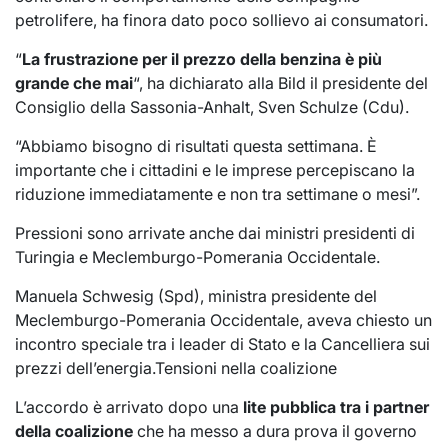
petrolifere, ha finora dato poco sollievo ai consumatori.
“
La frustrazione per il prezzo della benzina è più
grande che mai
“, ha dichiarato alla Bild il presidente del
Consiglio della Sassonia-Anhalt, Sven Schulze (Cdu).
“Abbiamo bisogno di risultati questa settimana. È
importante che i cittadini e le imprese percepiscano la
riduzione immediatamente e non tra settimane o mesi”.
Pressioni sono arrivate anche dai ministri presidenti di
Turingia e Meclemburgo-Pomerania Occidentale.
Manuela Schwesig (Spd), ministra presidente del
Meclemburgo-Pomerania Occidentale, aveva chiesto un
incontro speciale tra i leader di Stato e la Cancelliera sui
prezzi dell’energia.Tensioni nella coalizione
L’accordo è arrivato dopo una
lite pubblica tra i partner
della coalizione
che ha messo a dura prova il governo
---
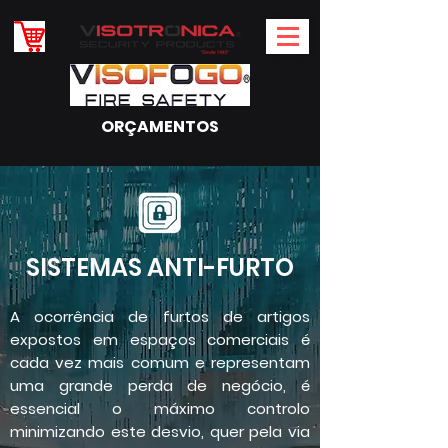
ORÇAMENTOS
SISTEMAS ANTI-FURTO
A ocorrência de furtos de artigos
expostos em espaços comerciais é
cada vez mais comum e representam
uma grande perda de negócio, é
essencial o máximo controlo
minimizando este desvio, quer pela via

- Problem to work on:
Would you please write out, exactly and with no other lines, the stretch of the listing above from the line containing "importante che i" through the line containing "che ha messo a dura prova il governo"?

- Answer to this problem:
importante che i cittadini e le imprese percepiscano la
riduzione immediatamente e non tra settimane o mesi”.
Pressioni sono arrivate anche dai ministri presidenti di
Turingia e Meclemburgo-Pomerania Occidentale.
Manuela Schwesig (Spd), ministra presidente del
Meclemburgo-Pomerania Occidentale, aveva chiesto un
incontro speciale tra i leader di Stato e la Cancelliera sui
prezzi dell’energia.Tensioni nella coalizione
L’accordo è arrivato dopo una
lite pubblica tra i partner
della coalizione
che ha messo a dura prova il governo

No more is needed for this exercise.